继承模板 class 的虚拟析构函数

Question

Can any one explain how delete x works correctly without virtual ~X()

#include <iostream>

struct B
{
    B()
    {
        std::cout << "B()" << std::endl;
    }
    virtual ~B()
    {
        std::cout << "~B()" << std::endl;
    }
};

struct C : B
{
    C()
    {
        std::cout << "C()" << std::endl;
    }
    virtual ~C()
    {
        std::cout << "~C()" << std::endl;
    }
};

template <class T>
struct X : T
{
    X()
    {
        std::cout << "X()" << std::endl;
    }
    ~X()
    {
        std::cout << "~X()" << std::endl;
    }
};

template <class T>
struct Y : X<T>
{
    Y()
    {
        std::cout << "Y()" << std::endl;
    }
    ~Y()
    {
        std::cout << "~Y()" << std::endl;
    }
};

int main()
{
    std::cout << "====" << std::endl;
    {
        B* b = new C;
        delete b;
    }
    std::cout << "====" << std::endl;
    {
        X<C>* x = new Y<C>;
        delete x;
    }
    std::cout << "====" << std::endl;
    return 0;
}

Output:

====
B()
C()
~C()
~B()
====
B()
C()
X()
Y()
~Y()
~X()
~C()
~B()
====

Answer 1

It is virtual – X<C> inherits C , the root of the hierarchy is B , and the destructor is declared virtual in B .

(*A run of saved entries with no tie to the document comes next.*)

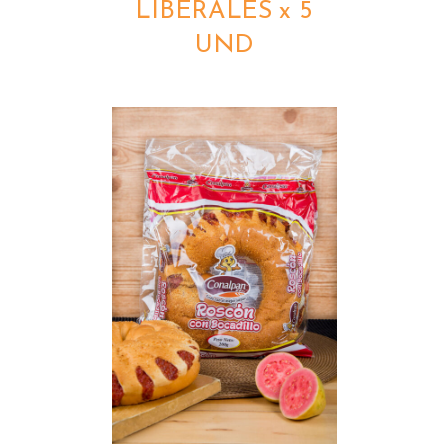
LIBERALES x 5
UND
DETALLES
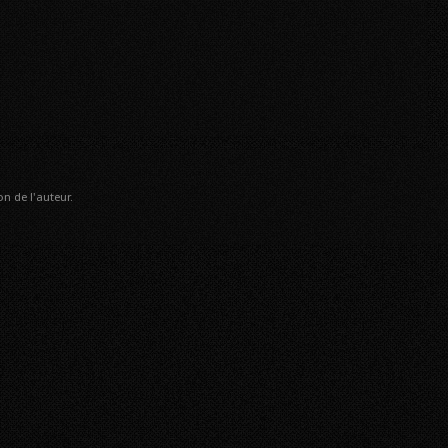
n de l'auteur.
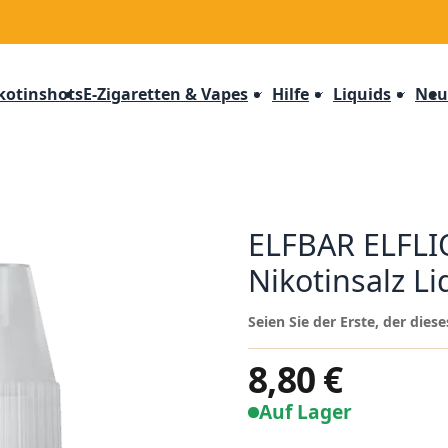
kotinshots
E-Zigaretten & Vapes
Hilfe
Liquids
Neu
ELFBAR ELFLIQ
Nikotinsalz Li
Seien Sie der Erste, der die
8,80 €
Auf Lager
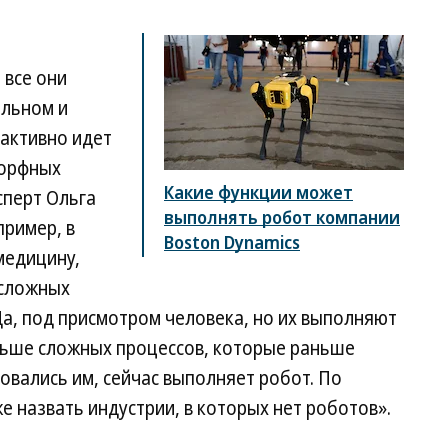
 все они
ельном и
 активно идет
морфных
Какие функции может
сперт Ольга
выполнять робот компании
пример, в
Boston Dynamics
медицину,
 сложных
а, под присмотром человека, но их выполняют
льше сложных процессов, которые раньше
вались им, сейчас выполняет робот. По
е назвать индустрии, в которых нет роботов».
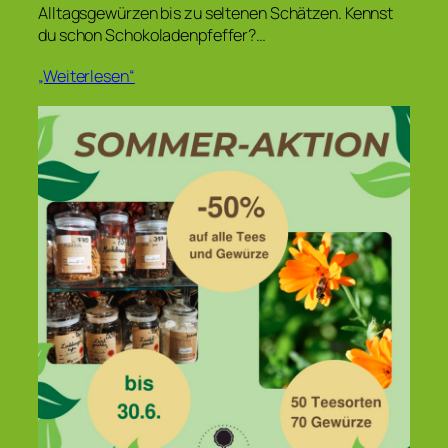
Alltagsgewürzen bis zu seltenen Schätzen. Kennst
du schon Schokoladenpfeffer?…
„Weiterlesen“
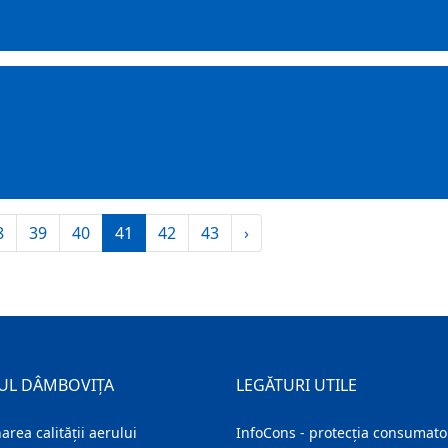
8
39
40
41
42
43
›
UL DÂMBOVIȚA
LEGĂTURI UTILE
area calității aerului
InfoCons - protecția consumator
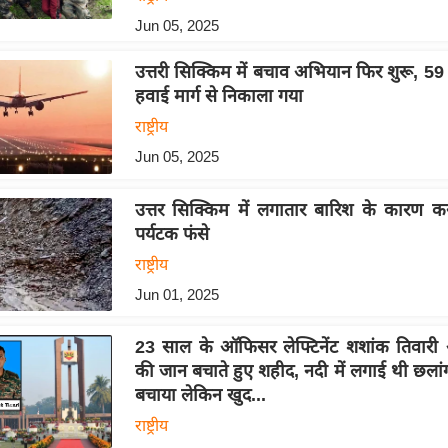
Jun 05, 2025
उत्तरी सिक्किम में बचाव अभियान फिर शुरू, 59 
हवाई मार्ग से निकाला गया
राष्ट्रीय
Jun 05, 2025
उत्तर सिक्किम में लगातार बारिश के कारण 
पर्यटक फंसे
राष्ट्रीय
Jun 01, 2025
23 साल के ऑफिसर लेफ्टिनेंट शशांक तिवारी
की जान बचाते हुए शहीद, नदी में लगाई थी छला
बचाया लेकिन खुद...
राष्ट्रीय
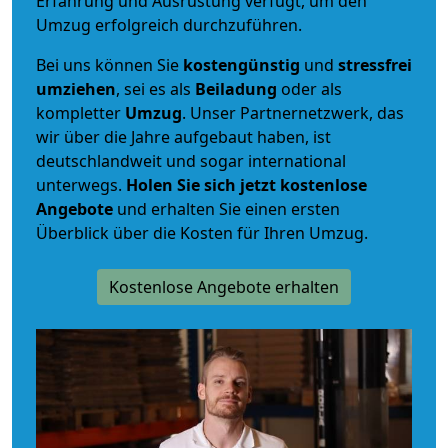
Erfahrung und Ausrüstung verfügt, um den
Umzug erfolgreich durchzuführen.
Bei uns können Sie
kostengünstig
und
stressfrei
umziehen
, sei es als
Beiladung
oder als
kompletter
Umzug
. Unser Partnernetzwerk, das
wir über die Jahre aufgebaut haben, ist
deutschlandweit und sogar international
unterwegs.
Holen Sie sich jetzt kostenlose
Angebote
und erhalten Sie einen ersten
Überblick über die Kosten für Ihren Umzug.
Kostenlose Angebote erhalten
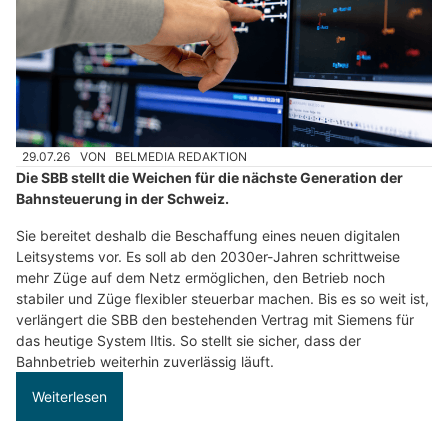
29.07.26
VON
BELMEDIA REDAKTION
Die SBB stellt die Weichen für die nächste Generation der
Bahnsteuerung in der Schweiz.
Sie bereitet deshalb die Beschaffung eines neuen digitalen
Leitsystems vor. Es soll ab den 2030er-Jahren schrittweise
mehr Züge auf dem Netz ermöglichen, den Betrieb noch
stabiler und Züge flexibler steuerbar machen. Bis es so weit ist,
verlängert die SBB den bestehenden Vertrag mit Siemens für
das heutige System Iltis. So stellt sie sicher, dass der
Bahnbetrieb weiterhin zuverlässig läuft.
Weiterlesen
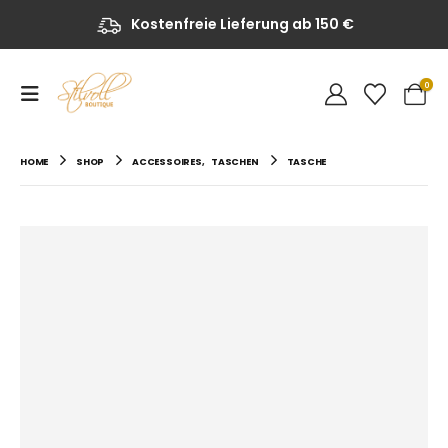
Kostenfreie Lieferung ab 150 €
0
HOME
SHOP
ACCESSOIRES
,
TASCHEN
TASCHE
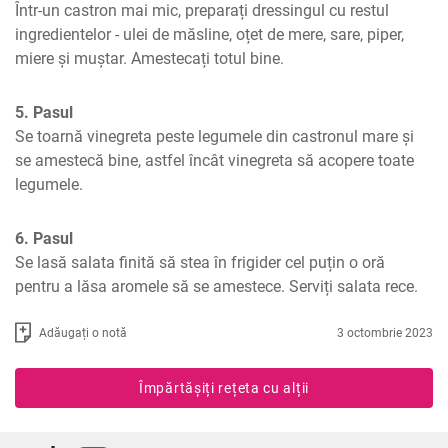
Într-un castron mai mic, preparați dressingul cu restul 
ingredientelor - ulei de măsline, oțet de mere, sare, piper, 
miere și muștar. Amestecați totul bine.
5. Pasul
Se toarnă vinegreta peste legumele din castronul mare și 
se amestecă bine, astfel încât vinegreta să acopere toate 
legumele.
6. Pasul
Se lasă salata finită să stea în frigider cel puțin o oră 
pentru a lăsa aromele să se amestece. Serviți salata rece.
Adăugați o notă
3 octombrie 2023
Împărtășiți rețeta cu alții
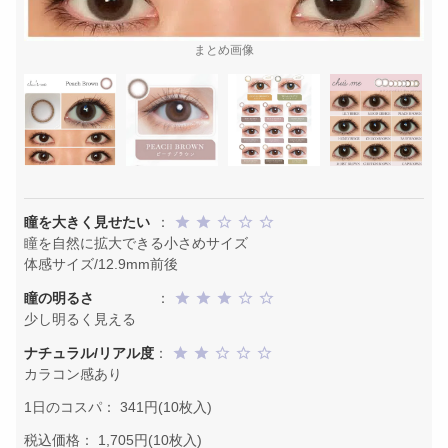
まとめ画像
瞳を大きく見せたい
：
瞳を自然に拡大できる小さめサイズ
体感サイズ/12.9mm前後
瞳の明るさ
：
少し明るく見える
ナチュラル/リアル度
：
カラコン感あり
1日のコスパ： 341円(10枚入)
税込価格： 1,705円(10枚入)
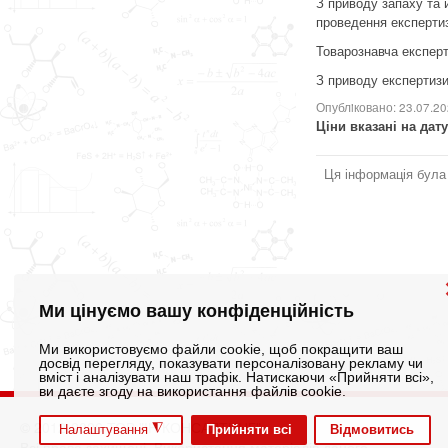
З приводу запаху та 
проведення експерти
Товарознавча експерти
З приводу експертизи
Опублiковано: 23.07.2
Ціни вказані на дату
Ця інформація була
Ми цінуємо вашу конфіденційність
Ми використовуємо файли cookie, щоб покращити ваш
досвід перегляду, показувати персоналізовану рекламу чи
вміст і аналізувати наш трафік. Натискаючи «Прийняти всі»,
ви даєте згоду на використання файлів cookie.
© 2012-2026 ТОВ "ІН КОНСАЛТИНГ"
◮
Прийняти всі
Відмовитись
Налаштування
Всі права захищені. Використання матеріалів даного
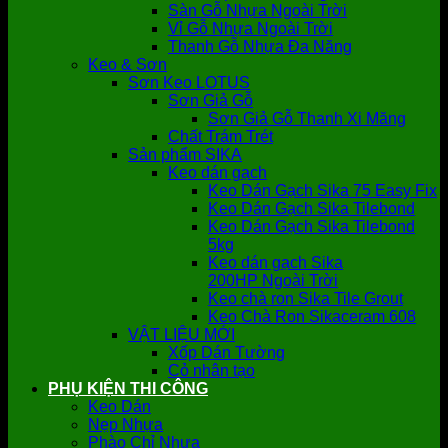
Sàn Gỗ Nhựa Ngoài Trời
Vỉ Gỗ Nhựa Ngoài Trời
Thanh Gỗ Nhựa Đa Năng
Keo & Sơn
Sơn Keo LOTUS
Sơn Giả Gỗ
Sơn Giả Gỗ Thanh Xi Măng
Chất Trám Trét
Sản phẩm SIKA
Keo dán gạch
Keo Dán Gạch Sika 75 Easy Fix
Keo Dán Gạch Sika Tilebond
Keo Dán Gạch Sika Tilebond
5kg
Keo dán gạch Sika
200HP Ngoài Trời
Keo chà ron Sika Tile Grout
Keo Chà Ron Sikaceram 608
VẬT LIỆU MỚI
Xốp Dán Tường
Cỏ nhân tạo
PHỤ KIỆN THI CÔNG
Keo Dán
Nẹp Nhựa
Phào Chỉ Nhựa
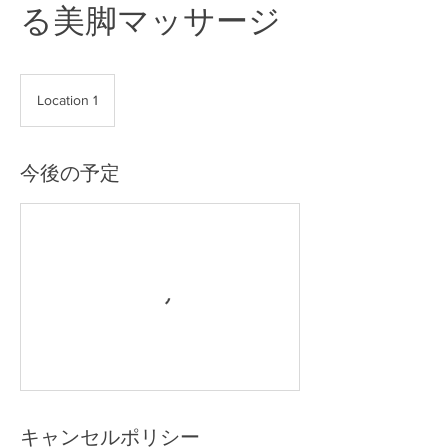
る美脚マッサージ
Location 1
今後の予定
キャンセルポリシー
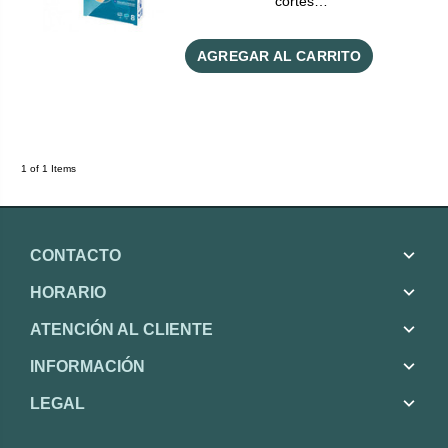
cortes…
AGREGAR AL CARRITO
1 of 1 Items
CONTACTO
HORARIO
ATENCIÓN AL CLIENTE
INFORMACIÓN
LEGAL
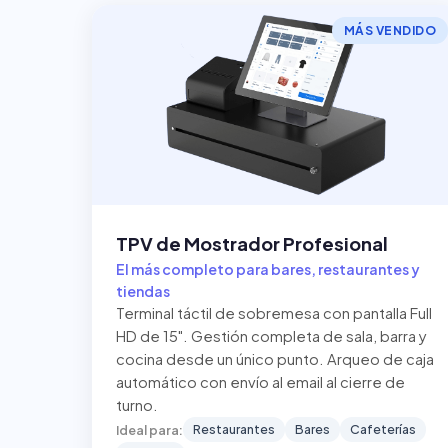
MÁS VENDIDO
TPV de Mostrador Profesional
El más completo para bares, restaurantes y
tiendas
Terminal táctil de sobremesa con pantalla Full
HD de 15". Gestión completa de sala, barra y
cocina desde un único punto. Arqueo de caja
automático con envío al email al cierre de
turno.
Restaurantes
Bares
Cafeterías
Ideal para:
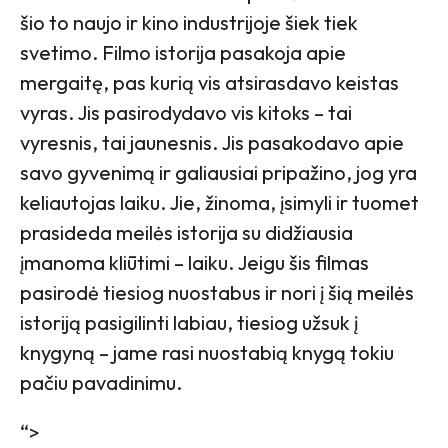
šio to naujo ir kino industrijoje šiek tiek
svetimo. Filmo istorija pasakoja apie
mergaitę, pas kurią vis atsirasdavo keistas
vyras. Jis pasirodydavo vis kitoks – tai
vyresnis, tai jaunesnis. Jis pasakodavo apie
savo gyvenimą ir galiausiai pripažino, jog yra
keliautojas laiku. Jie, žinoma, įsimyli ir tuomet
prasideda meilės istorija su didžiausia
įmanoma kliūtimi – laiku. Jeigu šis filmas
pasirodė tiesiog nuostabus ir nori į šią meilės
istoriją pasigilinti labiau, tiesiog užsuk į
knygyną – jame rasi nuostabią knygą tokiu
pačiu pavadinimu.
“>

The class templating is completely irrelevant; it works exactly as it would if you had

struct X : C
{
    X() { std::cout << "X()" << std::endl; }
    ~X() { std::cout << "~X()" << std::endl; }
};

struct Y : X
{
    Y() { std::cout << "Y()" << std::endl; }
    ~Y() { std::cout << "~Y()" << std::endl; }
};

and

X* x = new Y;
delete x;